Activity —
Reproduce all lines of the listing below in which the word "terminée" occurs.
↓
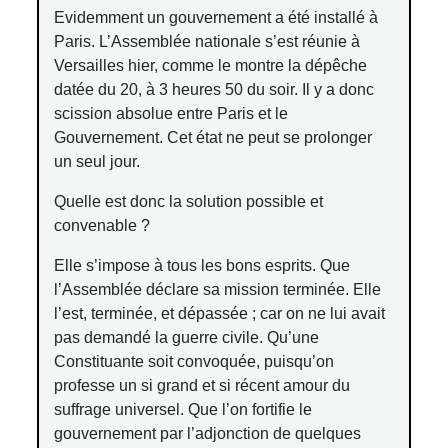
Evidemment un gouvernement a été installé à
Paris. L’Assemblée nationale s’est réunie à
Versailles hier, comme le montre la dépêche
datée du 20, à 3 heures 50 du soir. Il y a donc
scission absolue entre Paris et le
Gouvernement. Cet état ne peut se prolonger
un seul jour.
Quelle est donc la solution possible et
convenable ?
Elle s’impose à tous les bons esprits. Que
l’Assemblée déclare sa mission terminée. Elle
l’est, terminée, et dépassée ; car on ne lui avait
pas demandé la guerre civile. Qu’une
Constituante soit convoquée, puisqu’on
professe un si grand et si récent amour du
suffrage universel. Que l’on fortifie le
gouvernement par l’adjonction de quelques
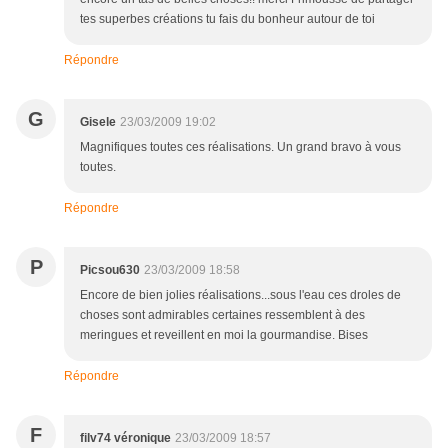
tes superbes créations tu fais du bonheur autour de toi
Répondre
G
Gisele
23/03/2009 19:02
Magnifiques toutes ces réalisations. Un grand bravo à vous
toutes.
Répondre
P
Picsou630
23/03/2009 18:58
Encore de bien jolies réalisations...sous l'eau ces droles de
choses sont admirables certaines ressemblent à des
meringues et reveillent en moi la gourmandise. Bises
Répondre
F
filv74 véronique
23/03/2009 18:57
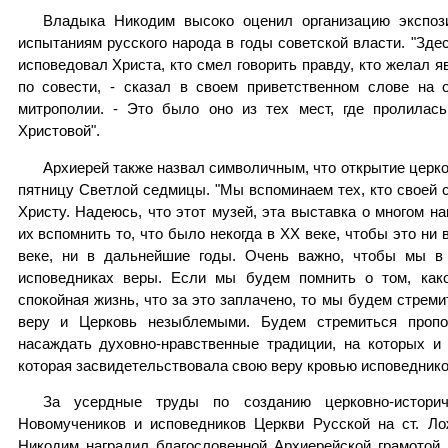
Владыка Никодим высоко оценил организацию экспоз
испытаниям русского народа в годы советской власти. "Здес
исповедовал Христа, кто смел говорить правду, кто желал я
по совести, - сказал в своем приветственном слове на 
митрополии. - Это было оно из тех мест, где пролилас
Христовой".
Архиерей также назвал символичным, что открытие церко
пятницу Светлой седмицы. "Мы вспоминаем тех, кто своей 
Христу. Надеюсь, что этот музей, эта выставка о многом 
их вспомнить то, что было некогда в XX веке, чтобы это ни 
веке, ни в дальнейшие годы. Очень важно, чтобы мы в
исповедниках веры. Если мы будем помнить о том, как
спокойная жизнь, что за это заплачено, то мы будем стрем
веру и Церковь незыблемыми. Будем стремиться пропо
насаждать духовно-нравственные традиции, на которых и 
которая засвидетельствовала свою веру кровью исповеднико
За усердные труды по созданию церковно-истори
Новомучеников и исповедников Церкви Русской на ст. Л
Никодим наградил благословенной Архиерейской грамотой 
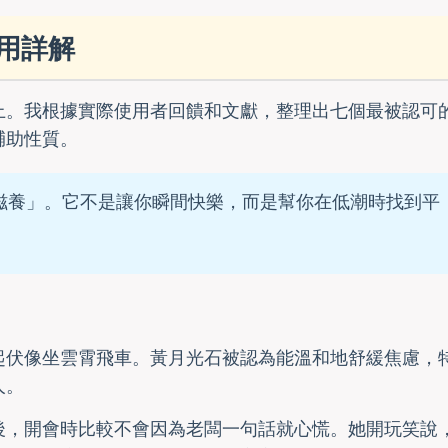
用詳解
上。我根據實際使用者回饋和文獻，整理出七個最被認可
輔助性質。
滋養」。它不是讓你瞬間快樂，而是幫你在低潮時找到平
起伏像坐雲霄飛車。黃月光石被認為能溫和地舒緩焦慮，
人。
後，開會時比較不會因為老闆一句話就心慌。她開玩笑說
↑
Answer to this problem —
l’Assemblée déclare sa mission terminée. Elle
l’est, terminée, et dépassée ; car on ne lui avait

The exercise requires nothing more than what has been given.